Delegations of authority associated with this policy include the ability to sign contracts and agreements that bind the University to a legally enforceable obligation (transactional authorities). The delegations of authority associated with this policy do not include broad oversight and management authorities, such as those outlined in job descriptions (non-transactional authorities). Ideally, there is alignment between these two types of authorities, as well as authorities provided to employees responsible for interfacing with institution-wide tools (Enterprise Financial System, Human Resources Management System, etc.).
- Who is allowed to delegate authority? Who decides what authority to delegate?
Delegation of authority is a management decision. Delegators may not sub-delegate any authority that has not been delegated to them in writing or any authority that has been identified as one that cannot be sub-delegated. If you have not been delegated a particular authority, you are not allowed to delegate that authority to another person.
- What is the President's Delegations of Authority Library?
The President's Delegations of Authority Library is a comprehensive, web-based database that lists all of the transactional delegations/sub-delegations of authority at the University of Minnesota.
- Who monitors delegations of authority for the University?
Each unit is responsible for monitoring the delegations / sub-delegations of authority and complying with this policy. The Office of Institutional Compliance will provide education and support to units to ensure compliance with this policy across the organization. In addition, the Office of Internal Audit reviews unit documentation of delegations and sub-delegations of authority as part of their standard audit operations, and will advise the president and the institutional compliance officer on individual and organizational trends regarding policy compliance.
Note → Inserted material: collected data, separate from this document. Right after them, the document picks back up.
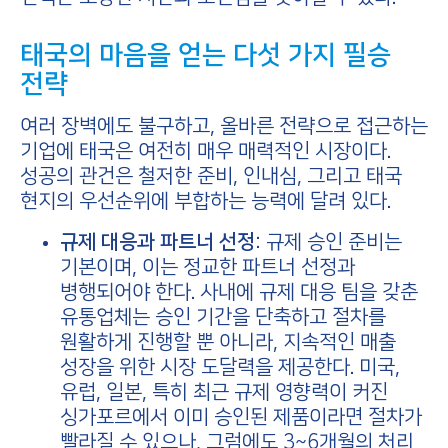
태국의 마음을 얻는 다섯 가지 필승
전략
여러 장벽에도 불구하고, 올바른 전략으로 접근하는
기업에 태국은 여전히 매우 매력적인 시장이다.
성공의 관건은 철저한 준비, 인내심, 그리고 태국
현지의 우선순위에 부합하는 능력에 달려 있다.
규제 대응과 파트너 선정:
규제 승인 준비는
기본이며, 이는 정교한 파트너 선정과
병행되어야 한다. 사내에 규제 대응 팀을 갖춘
유통업체는 승인 기간을 단축하고 절차를
원활하게 진행할 뿐 아니라, 지속적인 매출
성장을 위한 시장 도달력을 제공한다. 미국,
유럽, 일본, 특히 최근 규제 영향력이 커진
싱가포르에서 이미 승인된 제품이라면 절차가
빨라질 수 있으나, 그럼에도 3~6개월의 처리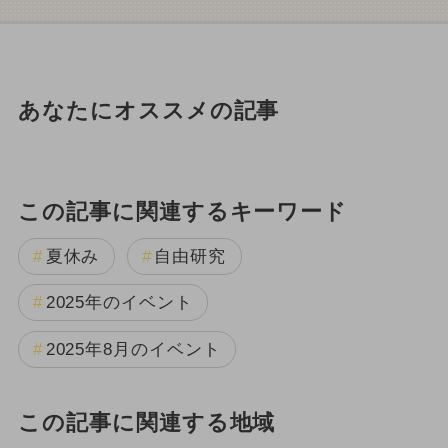
あなたにオススメの記事
この記事に関連するキーワード
夏休み
自由研究
2025年のイベント
2025年8月のイベント
この記事に関連する地域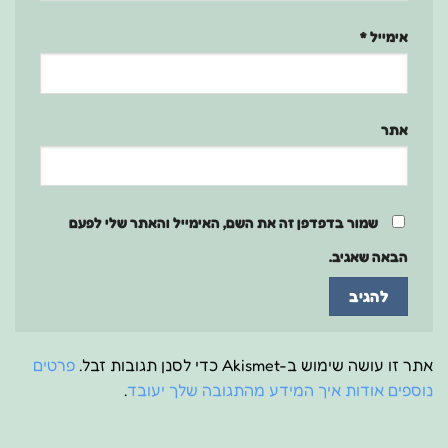
אימייל
*
אתר
שמור בדפדפן זה את השם, האימייל והאתר שלי לפעם
הבאה שאגיב.
אתר זו עושה שימוש ב-Akismet כדי לסנן תגובות זבל.
פרטים
נוספים אודות איך המידע מהתגובה שלך יעובד
.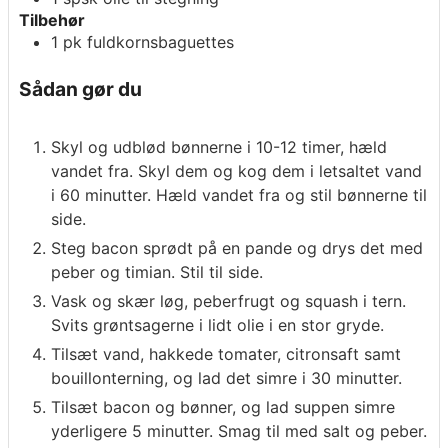
Tilbehør
1
pk
fuldkornsbaguettes
Sådan gør du
Skyl og udblød bønnerne i 10-12 timer, hæld
vandet fra. Skyl dem og kog dem i letsaltet vand
i 60 minutter. Hæld vandet fra og stil bønnerne til
side.
Steg bacon sprødt på en pande og drys det med
peber og timian. Stil til side.
Vask og skær løg, peberfrugt og squash i tern.
Svits grøntsagerne i lidt olie i en stor gryde.
Tilsæt vand, hakkede tomater, citronsaft samt
bouillonterning, og lad det simre i 30 minutter.
Tilsæt bacon og bønner, og lad suppen simre
yderligere 5 minutter. Smag til med salt og peber.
- What is signature authority and how does it differ from other authorities?
Signature authority means the power to sign a contract or take an action that binds the University. Approval is consent. Additional approvals may be required, depending on the nature of the transaction, legal requirements, dollar level, etc.
- Who can I turn to for assistance if I have questions on delegations of authority so that my unit complies with the policy?
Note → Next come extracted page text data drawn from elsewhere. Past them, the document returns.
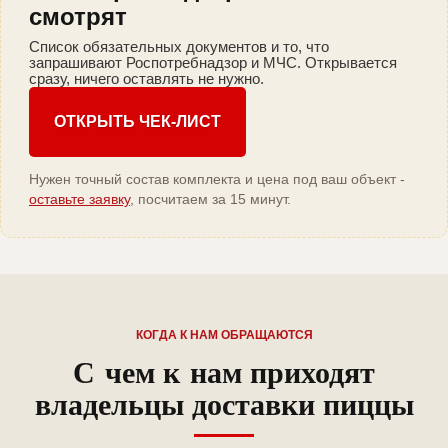
смотрят
Список обязательных документов и то, что
запрашивают Роспотребнадзор и МЧС. Открывается
сразу, ничего оставлять не нужно.
ОТКРЫТЬ ЧЕК-ЛИСТ
Нужен точный состав комплекта и цена под ваш объект -
оставьте заявку
, посчитаем за 15 минут.
КОГДА К НАМ ОБРАЩАЮТСЯ
С чем к нам приходят
владельцы доставки пиццы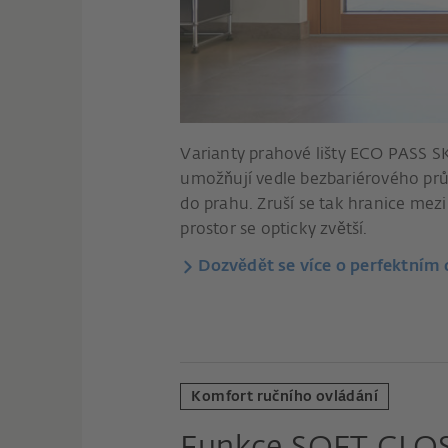
Varianty prahové lišty ECO PASS 
umožňují vedle bezbariérového pr
do prahu. Zruší se tak hranice mez
prostor se opticky zvětší.
Dozvědět se více o perfektním
Komfort ručního ovládání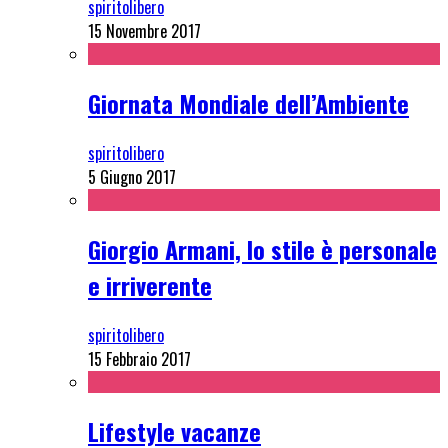
spiritolibero
15 Novembre 2017
Giornata Mondiale dell’Ambiente
spiritolibero
5 Giugno 2017
Giorgio Armani, lo stile è personale
e irriverente
spiritolibero
15 Febbraio 2017
Lifestyle vacanze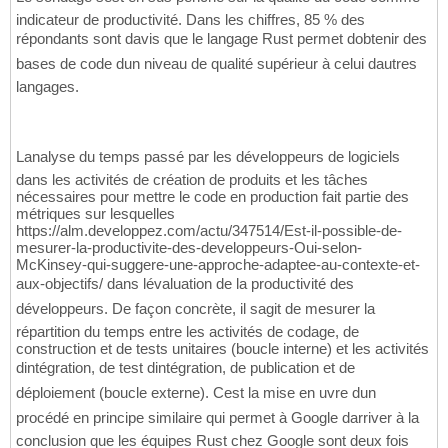
indicateur de productivité. Dans les chiffres, 85 % des
répondants sont davis que le langage Rust permet dobtenir des
bases de code dun niveau de qualité supérieur à celui dautres
langages.
Lanalyse du temps passé par les développeurs de logiciels
dans les activités de création de produits et les tâches
nécessaires pour mettre le code en production fait partie des
métriques sur lesquelles
https://alm.developpez.com/actu/347514/Est-il-possible-de-
mesurer-la-productivite-des-developpeurs-Oui-selon-
McKinsey-qui-suggere-une-approche-adaptee-au-contexte-et-
aux-objectifs/ dans lévaluation de la productivité des
développeurs. De façon concrète, il sagit de mesurer la
répartition du temps entre les activités de codage, de
construction et de tests unitaires (boucle interne) et les activités
dintégration, de test dintégration, de publication et de
déploiement (boucle externe). Cest la mise en uvre dun
procédé en principe similaire qui permet à Google darriver à la
conclusion que les équipes Rust chez Google sont deux fois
Your unit delegations coordinator may assist you in managing compliance with this policy. You may also contact the Office of Institutional Compliance, which provides central support to units in complying with this policy.
- What if I have a personnel change (i.e., new hire, promotion, reorganization or resignation) and I need to request a change in delegations?
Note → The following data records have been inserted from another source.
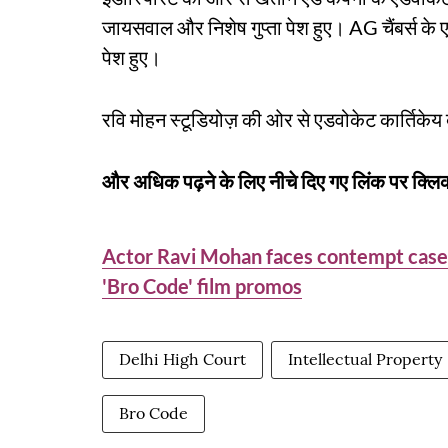
जायसवाल और निशेष गुप्ता पेश हुए। AG चैंबर्स के 
पेश हुए।
रवि मोहन स्टूडियोज़ की ओर से एडवोकेट कार्तिकेय बा
और अधिक पढ़ने के लिए नीचे दिए गए लिंक पर क्लिक
Actor Ravi Mohan faces contempt case i
'Bro Code' film promos
Delhi High Court
Intellectual Property
Bro Code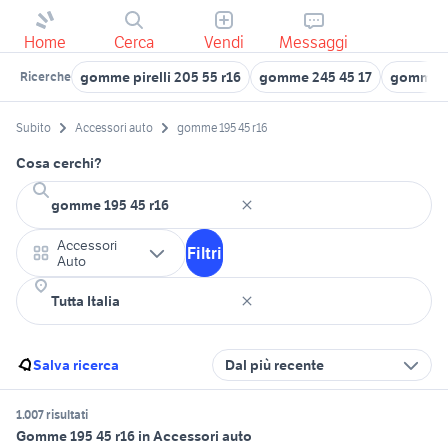
Home
Cerca
Vendi
Messaggi
gomme pirelli 205 55 r16
gomme 245 45 17
gomme 2
Ricerche
Subito
Accessori auto
gomme 195 45 r16
Cosa cerchi?
Accessori
Filtri
Auto
Salva ricerca
Dal più recente
1.007 risultati
Gomme 195 45 r16 in Accessori auto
It is important to request the change in the President's Delegations of Authority Library (see Adding or Changing a Delegation on how to submit a request) and to communicate in writing any authorities delegated or sub-delegated to the new employee. If the new employee is in a new position that you have never delegated to before, you may want to review what authorities have been delegated to employees in similar positions in other departments or units.
- Do I need to delegate or sub-delegate the same authorities to all employees within a common position classification?
No. Delegations are made to the individual, not to the position. You may choose to delegate to all individuals within a certain position classification the same authorities or to customize the delegations to reflect the varied levels of skills and experience between individuals within the same position classification.
- Where can I find the list of specific authorities I can delegate?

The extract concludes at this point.